Content starts
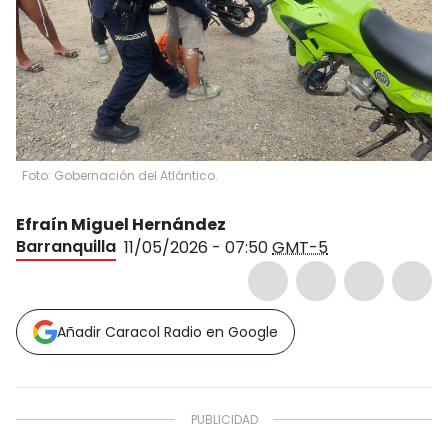
Foto: Gobernación del Atlántico.
Efraín Miguel Hernández
Barranquilla
11/05/2026 - 07:50
GMT-5
Añadir Caracol Radio en Google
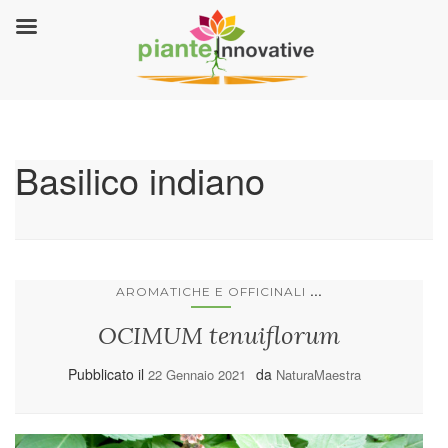
Basilico indiano
...
AROMATICHE E OFFICINALI
OCIMUM tenuiflorum
Pubblicato il
da
22 Gennaio 2021
NaturaMaestra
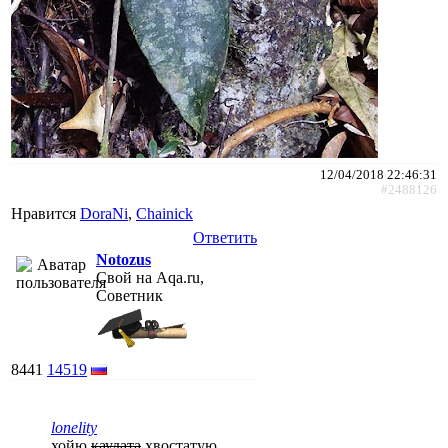
12/04/2018 22:46:31
#2488126
Нравится
DoraNi
,
Chainick
Ответить
Notozus
Свой на Aqa.ru,
Советник
8441
14519
lonelity
хойю
каудата
хвостатую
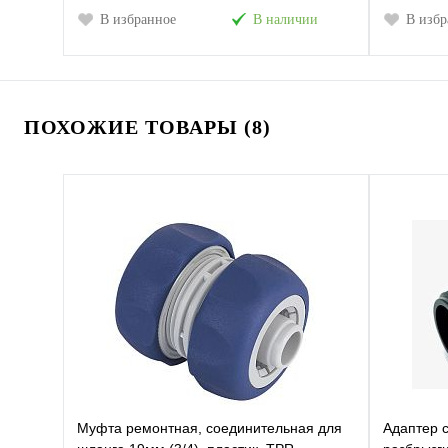
В избранное
В наличии
В избр
ПОХОЖИЕ ТОВАРЫ (8)
Муфта ремонтная, соединительная для
Адаптер 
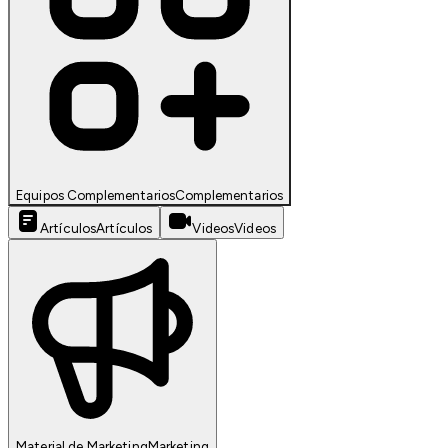
Equipos Complementarios
Complementarios
Artículos
Artículos
Videos
Videos
Material de Marketing
Marketing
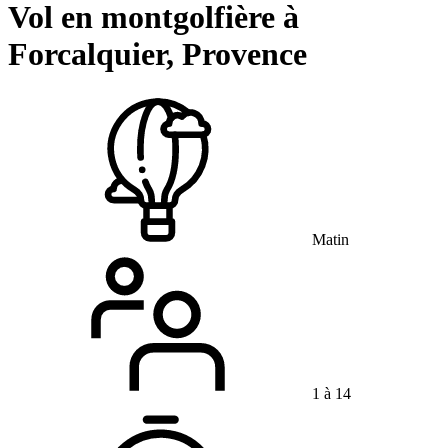
Vol en montgolfière à
Forcalquier, Provence
Matin
1 à 14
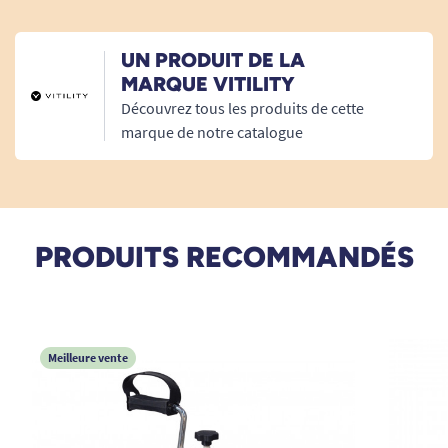
30/01/2023
UN PRODUIT DE LA
conforme à me besoins
MARQUE VITILITY
Découvrez tous les produits de cette
A. Anonymous
marque de notre catalogue
09/03/2022
Tres utile
PRODUITS RECOMMANDÉS
A. Anonymous
05/02/2022
Très bien
Meilleure vente
A. Anonymous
Content ends
Print exactly, and print only, the lines from the line with "Efraín Miguel Hernández" through the last line of the entries, both ends included. No pictures belong in the result.

TASK ANSWER:
Efraín Miguel Hernández
Barranquilla
11/05/2026 - 07:50
GMT-5
Añadir Caracol Radio en Google
Basilico indiano
...
AROMATICHE E OFFICINALI
OCIMUM tenuiflorum
Pubblicato il
da
22 Gennaio 2021
NaturaMaestra
12/04/2018 22:46:31
#2488126
Нравится
DoraNi
,
Chainick
Ответить
Notozus
Свой на Aqa.ru,
Советник
8441
14519
lonelity
хойю
каудата
хвостатую
В избранное
В наличии
В избр
ПОХОЖИЕ ТОВАРЫ (8)
Муфта ремонтная, соединительная для
Адаптер 
Equipos Complementarios
Complementarios
Artículos
Artículos
Videos
Videos
Material de Marketing
Marketing
Vol en montgolfière à
Forcalquier, Provence
Matin
1 à 14
30/01/2023
UN PRODUIT DE LA
conforme à me besoins
MARQUE VITILITY
Découvrez tous les produits de cette
A. Anonymous
marque de notre catalogue
09/03/2022
Tres utile
PRODUITS RECOMMANDÉS
A. Anonymous
05/02/2022
Très bien
Meilleure vente
A. Anonymous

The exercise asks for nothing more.